Usage Tips for Various Sections of This Site
This website is a collection of related materials of different types and formats. Below we provide specific tips and advice about to best use and navigate each of these sections. All of the content on this site is fully indexed and can be searched in varying levels of granularity. This page also contains help on how to make the most of these various search capabilities.
DOT Area Forms
Each of these sections, BERHA Project Area text (2002), BERHA Project Area photos (2002) and BERHA Project Area updated photos (2008), has its own table of contents page. The web pages within each of these sections is designed to closely mimic the actual paper forms they represent. Because of this they don't have a menu at the top of the page, but instead, have a "tag along" menu link on the left side of each page. It is labled "Back to Table of Contents" and will follow the page scrolling, always becoming visible and accessible when the page scrolling stops. The illustration, at right, shows how it appears. When you hover a mouse pointer over it, it will turn red to show it's active. When clicked upon, it will return you to the table of contents for the section your are currently in.
This is content stored in Adobe Corporation's Portable Document Format (PDF). Due to the size of the original documents, this was the most practical way to make these lengthy and highly detailed materials available. PDF documents, in a web site, don't behave like regular web pages, but they do offer other capabilities which are easily accessible via your browser's alternate menus. These "alternate" menus are most commonly accessed by clicking the mouse's right button while hovering over a menu item (link). An example of what this may look like is shown at left. Regardless of whether you use a Microsoft Windows-based or Apple PC, most browsers will function the same way, though they may look slightly different.
With PDF files, it's usually best to open them in a new tab in your browser software. This keeps the original web page open while also opening a copy of the PDF you're exploring. When done with the PDF, simply close that browser tab and you will still have the origination web page (and it's full website menu) open. The interactive, aertial photo map will also benefit from this approach, but we'll address that in a following section.
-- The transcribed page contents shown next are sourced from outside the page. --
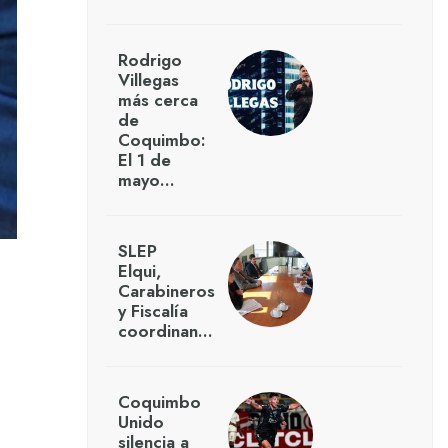
Rodrigo
Villegas
más cerca
de
Coquimbo:
El 1 de
mayo…
SLEP
Elqui,
Carabineros
y Fiscalía
coordinan…
Coquimbo
Unido
silencia a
There are two interactive pages - one is a photo viewer and the other is "photo-linked map". The photo map is a PDF map with locations linked to associated aerial photos. The linked locations are shown by numbers within red boxes. Clicking on any of these boxes will open the associated neighborhood photograph. The best technique for viewing the photo map is to use the "right-click" (alternate) menu to open the map in a separate browser tab as shown in the illustration at right. Repeat this process when opening photos linked to locations on the map. This will cause three (or more) browser tabs to be open simultaneously and will speed up your browsing by avoiding the need to repeatedly reload the large map PDF. It's also wise to avoid opening more than a few photos at the same time unless your PC has a lot of memory.
Three Methods of Searching
There are two basic ways to search the content on this website and one that can be used if you download a PDF document. The first is to use this website's own powerful search capability that can find all pages and documents that contain information matching your search criteria. There is a search box in the top right portion of every web page as shown at left. Aside from a space to enter your search term(s), there are two other links — one that that displays specific search tips and an "advanced search" link that allows you to be much more specific in your search criteria. The search results page(s) appear in a familiar format such as you would see when using any of the major search engines as shown at right. The search terms are show highlighted within each result.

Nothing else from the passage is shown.